Balancing Speed and Reliability With Error Budgets

Jun 29, 2021 10:09:58 AM | Balancing Speed and Reliability With Error Budgets

Fearlessly deploy code using error budgets. This framework will allow you to deploy and test code confidently. Learn more about it here.

- Wasn’t this code tested?

- Yes, it was, but… 

- Well, going forward, we need to focus on quality

<crickets> 

I think every engineering team has had a conversation similar to this.

It inevitably happens on the journey of continuous delivery. It's the definitive end of the DevOps honeymoon, where speed is put head-to-head with quality. Once this happens, you risk resetting progress and slowing down development. 

But in the spirit of fearless deployments, we want to introduce a healthy and popular framework for dealing with the tradeoff of speed and reliability - namely, error budgets. 

Before we get into error budgets, let's look at two pitfalls developers tend to fall into when they either slow down or speed up deployments. 

The Drawbacks of Pushing Deployments Without a Framework

Slowing Down Deployments To Focus On Quality

We know that most outages and customer-impacting failures come from change. 

It’s natural to see change as the root cause of failure. So, instinctively, you might attempt to minimize change as a way to manage this. 

And to some degree, it is. 

But, if you slow down deployments every time you hit a bump, which you will inevitably do so in the world of software, you'll end up in a vicious loop of accumulating change. At some point, you'll need to change your software to keep it running optimally, but now the changes you have to make will be even more significant than before and will likely cause failure. 
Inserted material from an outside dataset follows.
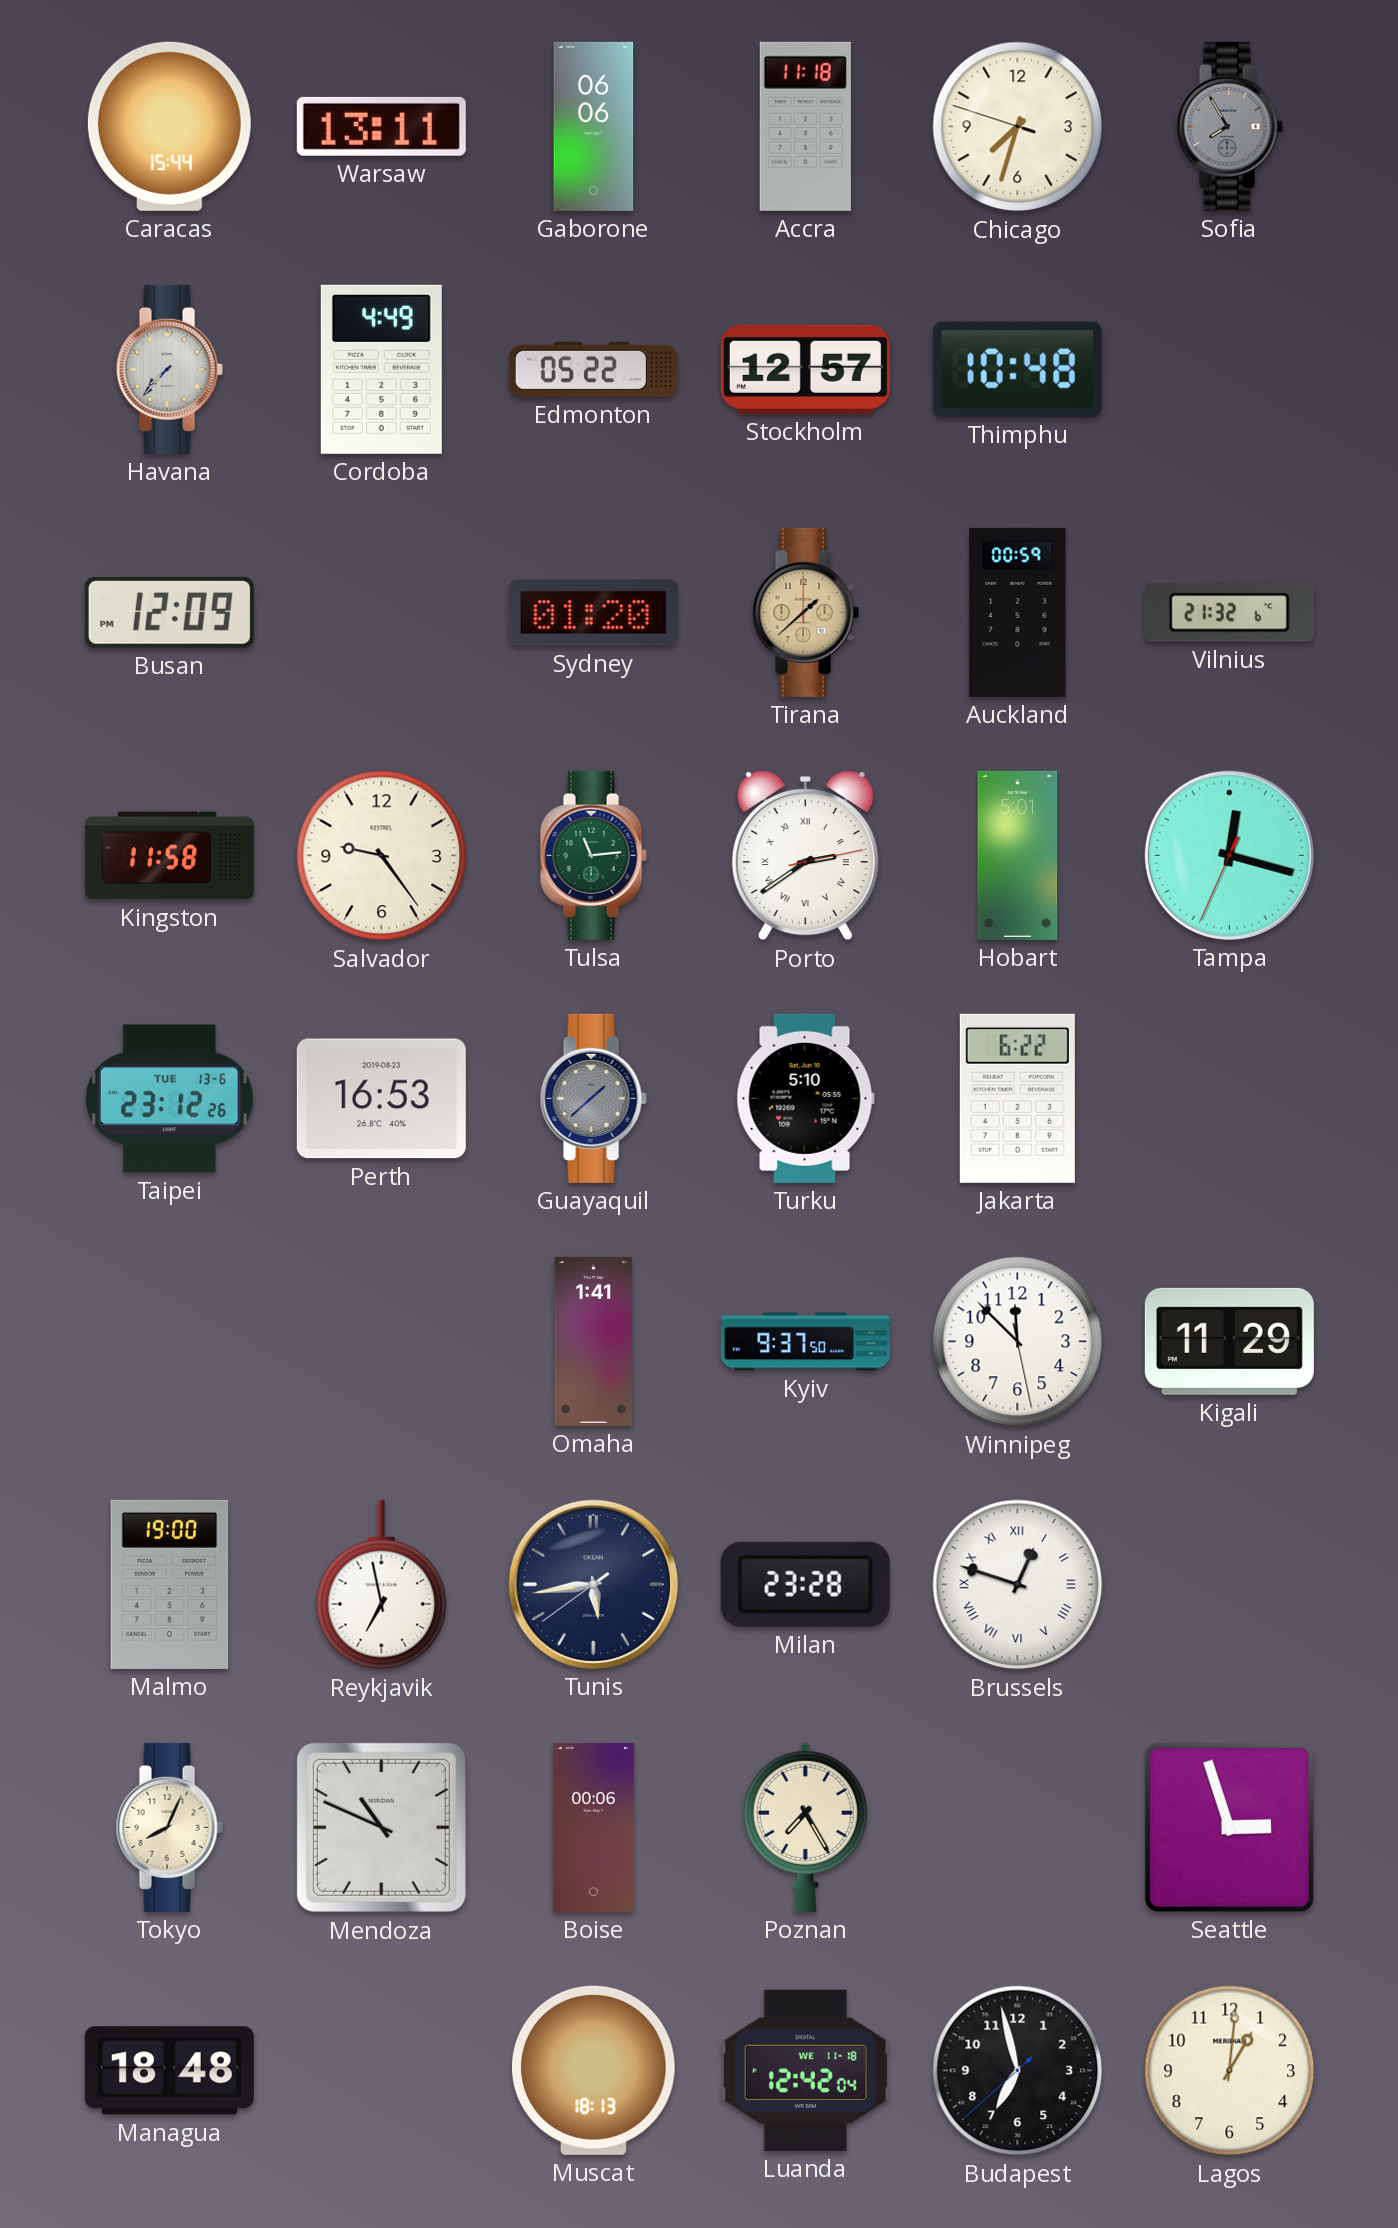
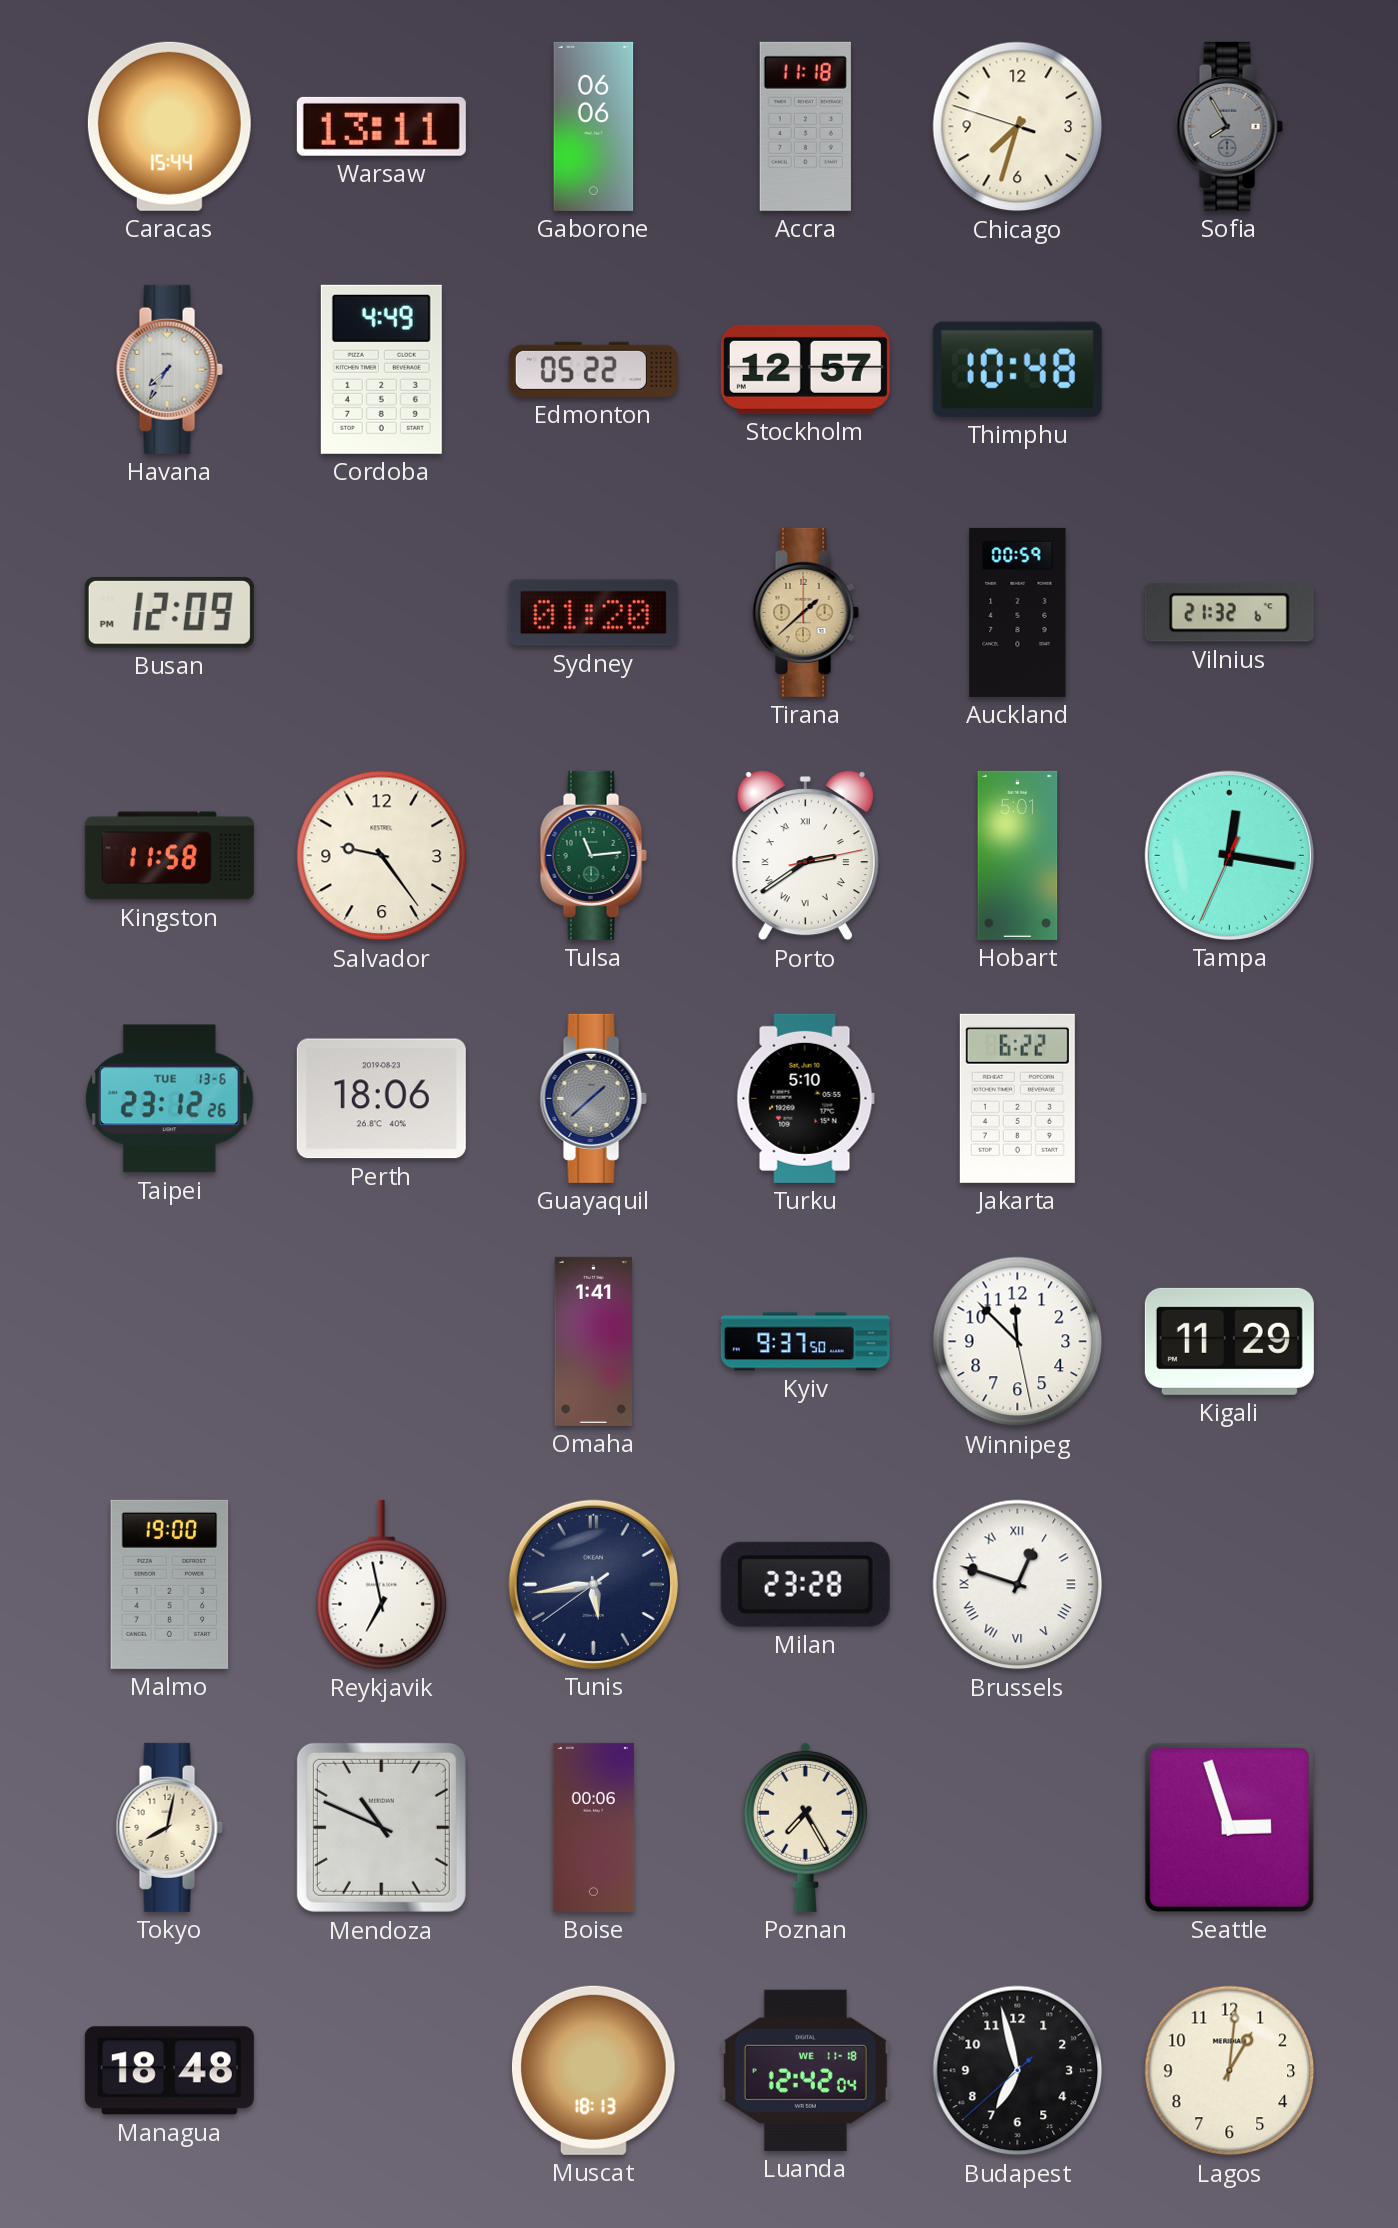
Havana: 7:37 -> 7:35
Tampa: 12:17 -> 12:16
Perth: 16:53 -> 18:06
Tokyo: 8:04 -> 8:02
A better strategy: make smaller changes more frequently. Unfortunately, this will only take you so far if you don't have a framework as to when to make these changes.

Speeding up Deployments To Resolve Errors

Instead of slow deployments, you might end up having the opposite problem. In an effort to get rid of all of your application's known issues, you might try to push new code and improvements too quickly.  

Unfortunately, this approach doesn't work. Just as you resolve one error, another one is bound to pop up, if not more if you try to speed your way through the debugging process. 

As you can see, blindly moving forward and increasing deployments is no guarantee for eventual stability. In fact, speeding through software issues is a recipe for continuous failures, a rise in technical debt, and a loss of customer trust. 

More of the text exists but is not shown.